Omit every picture. Return all other data as it stands.
• • • • • • •
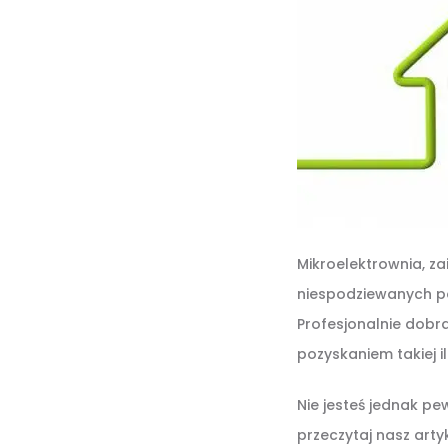
Mikroelektrownia, z
niespodziewanych po
Profesjonalnie dobr
pozyskaniem takiej il
Nie jesteś jednak p
przeczytaj nasz arty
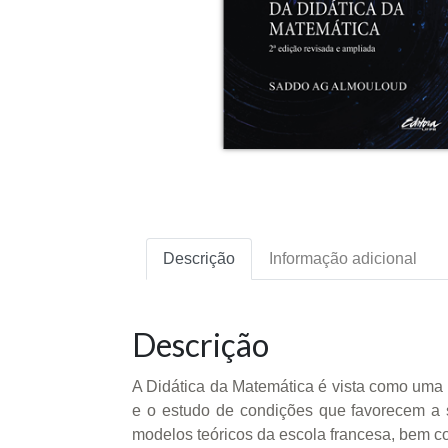
Descrição
Informação adicional
Descrição
A Didática da Matemática é vista como uma c
e o estudo de condições que favorecem a 
modelos teóricos da escola francesa, bem c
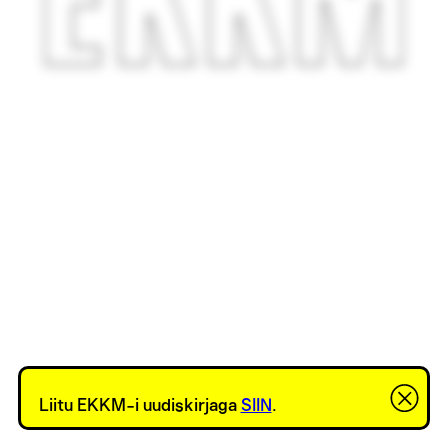
Liitu EKKM-i uudiskirjaga
SIIN
.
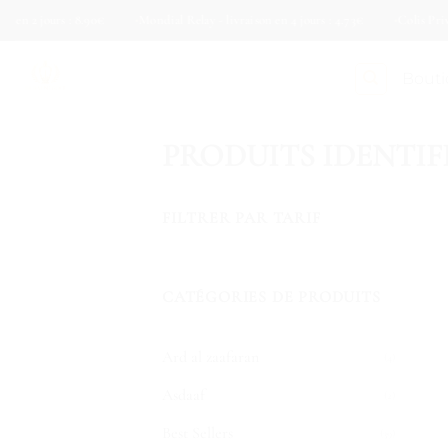
Passer
jours : 8.90€
Mondial Relay - livraison en 4 jours : 4.73€
Colis Privé - livra
au
contenu
Bout
PRODUITS IDENTIF
FILTRER PAR TARIF
Prix
Prix
min
max
CATÉGORIES DE PRODUITS
Ard al zaafaran
(4)
Asdaaf
(2)
Best Sellers
(39)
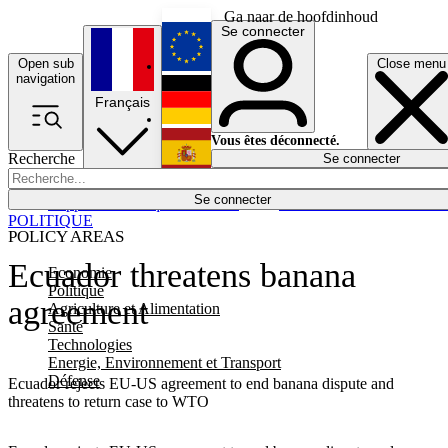
Ga naar de hoofdinhoud
Se connecter
Open sub
Close menu
English
navigation
Français
Deutsch
Vous êtes déconnecté.
Recherche
Se connecter
Español
Lumières éteintes
Se connecter
Rapporteur
Politique
Économie
Newsletters
Evénements
Em
POLITIQUE
POLICY AREAS
Ecuador threatens banana
Economie
Politique
agreement
Agriculture et Alimentation
Santé
Technologies
Energie, Environnement et Transport
Défense
Ecuador rejects EU-US agreement to end banana dispute and
threatens to return case to WTO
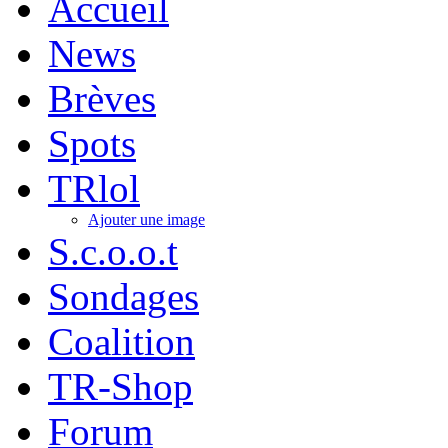
Accueil
News
Brèves
Spots
TRlol
Ajouter une image
S.c.o.o.t
Sondages
Coalition
TR-Shop
Forum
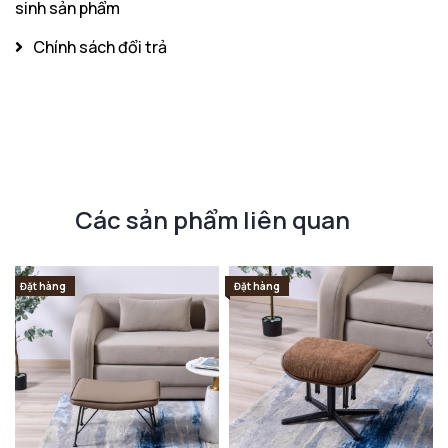
sinh sản phẩm
Chính sách đổi trả
Các sản phẩm liên quan
Đặt hàng
Đặt hàng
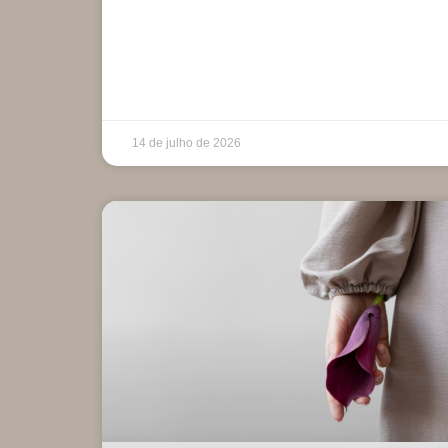
14 de julho de 2026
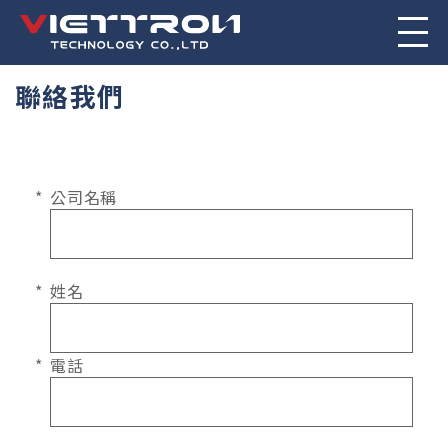
聯絡我們
公司名稱
姓名
電話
• • • • • • •
**Task output**
Mikroelektrownia, z
niespodziewanych po
Profesjonalnie dobr
pozyskaniem takiej il
Nie jesteś jednak p
przeczytaj nasz arty
Descrição
Informação adicional
Descrição
A Didática da Matemática é vista como uma c
e o estudo de condições que favorecem a 
modelos teóricos da escola francesa, bem c
Liitu EKKM-i uudiskirjaga
SIIN
.
Passer
jours : 8.90€
Mondial Relay - livraison en 4 jours : 4.73€
Colis Privé - livra
au
contenu
Bout
PRODUITS IDENTIF
FILTRER PAR TARIF
Prix
Prix
min
max
CATÉGORIES DE PRODUITS
Ard al zaafaran
(4)
Asdaaf
(2)
Best Sellers
(39)
Ga naar de hoofdinhoud
Se connecter
Open sub
Close menu
English
navigation
Français
Deutsch
Vous êtes déconnecté.
Recherche
Se connecter
Español
Lumières éteintes
Se connecter
Rapporteur
Politique
Économie
Newsletters
Evénements
Em
POLITIQUE
POLICY AREAS
Ecuador threatens banana
Economie
Politique
agreement
Agriculture et Alimentation
Santé
Technologies
Energie, Environnement et Transport
Défense
Ecuador rejects EU-US agreement to end banana dispute and
threatens to return case to WTO
Accueil
News
Brèves
Spots
TRlol
Ajouter une image
S.c.o.o.t
Sondages
Coalition
TR-Shop
Forum
sinh sản phẩm
Chính sách đổi trả
Các sản phẩm liên quan
Đặt hàng
Đặt hàng
14 de julho de 2026
聯絡我們
公司名稱
姓名
電話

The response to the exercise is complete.